### RECORDED INFORMATION
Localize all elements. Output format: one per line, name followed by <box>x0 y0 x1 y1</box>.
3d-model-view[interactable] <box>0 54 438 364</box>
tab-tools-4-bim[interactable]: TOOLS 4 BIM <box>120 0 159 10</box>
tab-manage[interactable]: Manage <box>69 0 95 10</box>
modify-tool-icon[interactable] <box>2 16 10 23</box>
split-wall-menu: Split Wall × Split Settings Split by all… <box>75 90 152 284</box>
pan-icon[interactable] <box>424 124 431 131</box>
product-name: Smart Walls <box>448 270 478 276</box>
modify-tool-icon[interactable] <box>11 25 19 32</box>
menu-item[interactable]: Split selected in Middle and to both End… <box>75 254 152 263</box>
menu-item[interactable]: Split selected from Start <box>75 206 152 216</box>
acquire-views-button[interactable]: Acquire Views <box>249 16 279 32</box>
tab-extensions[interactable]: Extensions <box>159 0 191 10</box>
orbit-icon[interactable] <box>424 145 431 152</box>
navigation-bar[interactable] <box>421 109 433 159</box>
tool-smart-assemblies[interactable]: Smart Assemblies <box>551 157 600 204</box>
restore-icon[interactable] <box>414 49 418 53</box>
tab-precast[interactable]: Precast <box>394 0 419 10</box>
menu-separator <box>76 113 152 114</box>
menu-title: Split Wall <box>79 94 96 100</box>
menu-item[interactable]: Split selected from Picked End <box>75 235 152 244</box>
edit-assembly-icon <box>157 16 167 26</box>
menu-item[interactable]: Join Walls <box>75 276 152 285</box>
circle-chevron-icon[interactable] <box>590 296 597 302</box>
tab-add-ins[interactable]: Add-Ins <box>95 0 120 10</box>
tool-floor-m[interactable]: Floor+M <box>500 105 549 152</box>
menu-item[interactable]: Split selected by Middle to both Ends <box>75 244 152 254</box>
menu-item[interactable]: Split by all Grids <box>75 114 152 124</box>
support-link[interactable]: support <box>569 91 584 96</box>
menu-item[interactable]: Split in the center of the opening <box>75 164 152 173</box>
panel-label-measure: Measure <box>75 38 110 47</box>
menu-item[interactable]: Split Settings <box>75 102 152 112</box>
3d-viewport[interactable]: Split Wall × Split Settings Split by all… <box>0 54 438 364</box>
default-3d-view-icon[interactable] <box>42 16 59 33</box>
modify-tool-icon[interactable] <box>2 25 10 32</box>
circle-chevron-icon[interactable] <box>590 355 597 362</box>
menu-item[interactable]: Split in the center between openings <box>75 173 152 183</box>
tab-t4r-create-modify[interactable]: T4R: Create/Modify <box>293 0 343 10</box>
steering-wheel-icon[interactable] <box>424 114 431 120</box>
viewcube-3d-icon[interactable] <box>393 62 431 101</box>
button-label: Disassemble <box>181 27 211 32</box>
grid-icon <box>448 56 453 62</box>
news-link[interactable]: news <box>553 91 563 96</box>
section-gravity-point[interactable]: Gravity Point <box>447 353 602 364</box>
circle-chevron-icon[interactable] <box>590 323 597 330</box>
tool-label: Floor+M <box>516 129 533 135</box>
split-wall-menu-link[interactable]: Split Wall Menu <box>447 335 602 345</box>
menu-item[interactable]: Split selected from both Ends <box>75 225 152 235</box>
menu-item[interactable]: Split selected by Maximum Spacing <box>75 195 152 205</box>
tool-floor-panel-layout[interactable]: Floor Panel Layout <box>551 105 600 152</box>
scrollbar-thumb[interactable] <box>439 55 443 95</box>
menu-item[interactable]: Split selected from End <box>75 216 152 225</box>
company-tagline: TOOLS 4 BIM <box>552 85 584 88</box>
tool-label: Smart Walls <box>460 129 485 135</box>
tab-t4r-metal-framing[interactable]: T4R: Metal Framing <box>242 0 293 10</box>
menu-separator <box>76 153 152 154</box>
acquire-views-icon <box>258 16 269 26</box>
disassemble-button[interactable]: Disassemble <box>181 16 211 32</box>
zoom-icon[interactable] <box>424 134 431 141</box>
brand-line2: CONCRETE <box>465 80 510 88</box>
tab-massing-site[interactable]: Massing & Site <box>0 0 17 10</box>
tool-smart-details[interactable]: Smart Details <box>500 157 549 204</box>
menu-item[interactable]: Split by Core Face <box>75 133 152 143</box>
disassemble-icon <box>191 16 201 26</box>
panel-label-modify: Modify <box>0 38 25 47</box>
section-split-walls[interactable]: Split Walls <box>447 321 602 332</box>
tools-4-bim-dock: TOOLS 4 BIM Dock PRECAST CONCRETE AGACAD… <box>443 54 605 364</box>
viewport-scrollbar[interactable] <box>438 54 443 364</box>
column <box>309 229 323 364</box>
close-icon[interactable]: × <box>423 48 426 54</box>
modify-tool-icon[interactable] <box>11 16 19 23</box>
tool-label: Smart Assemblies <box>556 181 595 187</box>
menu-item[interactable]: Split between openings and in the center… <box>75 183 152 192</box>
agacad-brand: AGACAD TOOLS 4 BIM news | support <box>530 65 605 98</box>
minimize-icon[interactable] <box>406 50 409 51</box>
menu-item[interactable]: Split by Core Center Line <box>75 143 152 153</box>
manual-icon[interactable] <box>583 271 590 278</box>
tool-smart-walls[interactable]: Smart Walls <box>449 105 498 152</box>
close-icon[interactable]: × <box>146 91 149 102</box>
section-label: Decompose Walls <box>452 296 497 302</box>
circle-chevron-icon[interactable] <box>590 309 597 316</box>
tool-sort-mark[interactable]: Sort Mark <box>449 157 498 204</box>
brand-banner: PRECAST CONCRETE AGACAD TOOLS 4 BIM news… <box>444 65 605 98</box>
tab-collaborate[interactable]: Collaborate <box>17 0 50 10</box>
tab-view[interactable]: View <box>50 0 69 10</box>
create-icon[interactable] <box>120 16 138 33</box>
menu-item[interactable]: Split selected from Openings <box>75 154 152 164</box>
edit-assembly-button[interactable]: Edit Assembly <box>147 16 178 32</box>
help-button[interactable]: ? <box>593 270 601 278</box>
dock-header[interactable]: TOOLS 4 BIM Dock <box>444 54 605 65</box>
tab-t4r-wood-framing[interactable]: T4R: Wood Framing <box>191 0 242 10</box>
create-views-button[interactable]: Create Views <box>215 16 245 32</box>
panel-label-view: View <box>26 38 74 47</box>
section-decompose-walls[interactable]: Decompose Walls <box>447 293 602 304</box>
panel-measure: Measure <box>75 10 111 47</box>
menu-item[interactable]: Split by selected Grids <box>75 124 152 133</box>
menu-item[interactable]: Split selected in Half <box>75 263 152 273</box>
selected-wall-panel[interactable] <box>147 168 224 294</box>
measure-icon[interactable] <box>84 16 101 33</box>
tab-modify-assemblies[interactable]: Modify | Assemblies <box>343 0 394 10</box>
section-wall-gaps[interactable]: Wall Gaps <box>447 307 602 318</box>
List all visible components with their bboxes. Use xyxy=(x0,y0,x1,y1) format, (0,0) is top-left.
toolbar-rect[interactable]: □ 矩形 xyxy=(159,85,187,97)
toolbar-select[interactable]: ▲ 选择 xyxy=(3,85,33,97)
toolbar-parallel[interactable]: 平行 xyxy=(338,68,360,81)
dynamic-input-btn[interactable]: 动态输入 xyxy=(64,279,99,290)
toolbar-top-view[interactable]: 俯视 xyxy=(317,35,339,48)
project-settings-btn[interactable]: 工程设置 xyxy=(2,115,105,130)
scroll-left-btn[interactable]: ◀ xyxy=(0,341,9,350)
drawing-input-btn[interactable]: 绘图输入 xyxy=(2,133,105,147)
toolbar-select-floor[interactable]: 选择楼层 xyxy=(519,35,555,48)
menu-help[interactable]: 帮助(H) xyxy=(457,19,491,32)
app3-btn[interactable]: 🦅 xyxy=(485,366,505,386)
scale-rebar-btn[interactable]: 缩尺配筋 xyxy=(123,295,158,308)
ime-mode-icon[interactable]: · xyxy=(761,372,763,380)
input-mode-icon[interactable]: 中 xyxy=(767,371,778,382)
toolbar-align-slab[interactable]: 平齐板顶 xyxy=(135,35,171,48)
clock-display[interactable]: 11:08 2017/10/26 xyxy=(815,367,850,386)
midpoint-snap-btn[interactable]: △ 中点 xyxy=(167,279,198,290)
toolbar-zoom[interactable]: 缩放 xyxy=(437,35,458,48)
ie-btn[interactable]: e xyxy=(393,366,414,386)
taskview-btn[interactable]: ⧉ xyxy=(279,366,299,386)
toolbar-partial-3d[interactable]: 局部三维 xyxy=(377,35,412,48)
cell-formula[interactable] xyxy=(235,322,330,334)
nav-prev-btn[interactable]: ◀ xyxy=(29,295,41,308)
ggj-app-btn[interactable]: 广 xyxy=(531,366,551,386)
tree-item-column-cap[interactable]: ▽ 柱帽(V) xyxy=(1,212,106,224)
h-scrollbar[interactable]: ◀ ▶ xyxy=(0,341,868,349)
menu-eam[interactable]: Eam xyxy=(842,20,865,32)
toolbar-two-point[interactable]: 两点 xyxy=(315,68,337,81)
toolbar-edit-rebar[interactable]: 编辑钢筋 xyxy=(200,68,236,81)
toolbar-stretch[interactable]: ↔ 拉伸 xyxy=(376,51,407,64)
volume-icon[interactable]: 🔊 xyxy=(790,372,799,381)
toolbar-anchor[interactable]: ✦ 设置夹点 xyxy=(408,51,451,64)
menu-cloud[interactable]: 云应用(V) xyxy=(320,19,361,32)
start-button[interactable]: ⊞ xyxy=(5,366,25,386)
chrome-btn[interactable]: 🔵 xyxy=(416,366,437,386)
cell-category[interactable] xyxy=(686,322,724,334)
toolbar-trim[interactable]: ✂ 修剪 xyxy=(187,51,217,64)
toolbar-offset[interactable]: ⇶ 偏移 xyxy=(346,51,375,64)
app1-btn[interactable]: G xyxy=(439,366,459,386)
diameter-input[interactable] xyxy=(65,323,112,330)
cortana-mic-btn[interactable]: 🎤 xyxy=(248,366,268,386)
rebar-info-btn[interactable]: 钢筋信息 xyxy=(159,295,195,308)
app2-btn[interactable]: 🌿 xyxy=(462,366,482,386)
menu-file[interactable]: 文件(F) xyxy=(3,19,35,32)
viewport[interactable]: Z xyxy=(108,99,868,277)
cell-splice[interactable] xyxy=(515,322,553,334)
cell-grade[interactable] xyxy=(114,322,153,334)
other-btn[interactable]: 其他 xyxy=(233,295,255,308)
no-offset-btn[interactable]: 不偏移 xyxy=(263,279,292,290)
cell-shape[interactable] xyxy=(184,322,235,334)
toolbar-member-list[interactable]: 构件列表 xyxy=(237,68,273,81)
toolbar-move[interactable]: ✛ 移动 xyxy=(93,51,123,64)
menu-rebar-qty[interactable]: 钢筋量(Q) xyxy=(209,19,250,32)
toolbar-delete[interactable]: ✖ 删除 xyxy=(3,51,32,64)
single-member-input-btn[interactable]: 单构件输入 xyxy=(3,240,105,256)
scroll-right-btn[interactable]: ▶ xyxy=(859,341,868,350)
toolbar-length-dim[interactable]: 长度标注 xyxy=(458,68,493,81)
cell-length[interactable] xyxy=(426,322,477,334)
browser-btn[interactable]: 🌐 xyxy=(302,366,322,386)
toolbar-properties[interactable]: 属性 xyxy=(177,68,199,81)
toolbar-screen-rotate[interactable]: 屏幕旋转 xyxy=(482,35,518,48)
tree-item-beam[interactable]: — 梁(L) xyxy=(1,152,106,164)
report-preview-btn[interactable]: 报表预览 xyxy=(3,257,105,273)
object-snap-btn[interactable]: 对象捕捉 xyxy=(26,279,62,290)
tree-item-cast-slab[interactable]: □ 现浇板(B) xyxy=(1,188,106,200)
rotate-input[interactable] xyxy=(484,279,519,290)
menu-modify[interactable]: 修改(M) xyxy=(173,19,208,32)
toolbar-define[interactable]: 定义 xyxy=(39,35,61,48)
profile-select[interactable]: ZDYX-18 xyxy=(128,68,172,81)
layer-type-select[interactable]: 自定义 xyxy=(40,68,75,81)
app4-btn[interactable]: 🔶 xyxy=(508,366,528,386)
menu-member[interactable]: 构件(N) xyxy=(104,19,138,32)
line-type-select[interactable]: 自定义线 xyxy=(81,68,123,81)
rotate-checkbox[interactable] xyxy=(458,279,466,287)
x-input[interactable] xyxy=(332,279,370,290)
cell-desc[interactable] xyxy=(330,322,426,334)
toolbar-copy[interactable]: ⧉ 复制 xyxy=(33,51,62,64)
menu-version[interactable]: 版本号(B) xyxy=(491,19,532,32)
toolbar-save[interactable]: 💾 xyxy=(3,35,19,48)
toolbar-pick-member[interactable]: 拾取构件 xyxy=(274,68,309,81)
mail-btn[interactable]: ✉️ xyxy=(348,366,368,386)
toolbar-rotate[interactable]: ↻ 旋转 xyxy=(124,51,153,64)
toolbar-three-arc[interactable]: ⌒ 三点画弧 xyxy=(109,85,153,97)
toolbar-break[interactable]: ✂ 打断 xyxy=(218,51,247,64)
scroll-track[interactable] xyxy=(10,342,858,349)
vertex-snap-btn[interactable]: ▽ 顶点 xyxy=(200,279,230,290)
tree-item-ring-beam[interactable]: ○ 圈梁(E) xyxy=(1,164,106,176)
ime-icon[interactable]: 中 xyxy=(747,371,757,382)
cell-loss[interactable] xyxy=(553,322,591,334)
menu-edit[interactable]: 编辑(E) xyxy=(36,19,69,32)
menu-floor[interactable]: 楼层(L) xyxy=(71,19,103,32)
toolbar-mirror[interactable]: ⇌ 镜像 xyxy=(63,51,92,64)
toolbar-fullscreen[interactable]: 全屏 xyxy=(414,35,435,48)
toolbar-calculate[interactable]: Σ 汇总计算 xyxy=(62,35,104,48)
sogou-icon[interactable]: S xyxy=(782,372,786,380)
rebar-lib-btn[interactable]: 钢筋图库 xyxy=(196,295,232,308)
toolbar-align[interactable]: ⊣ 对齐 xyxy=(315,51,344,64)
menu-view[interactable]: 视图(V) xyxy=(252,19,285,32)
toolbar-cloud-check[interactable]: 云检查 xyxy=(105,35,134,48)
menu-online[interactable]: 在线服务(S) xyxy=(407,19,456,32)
######
ACTIVITY
Your answer should be only a number: how many lines in the records hold the word "rebar".

RESULT OF THIS EXERCISE
5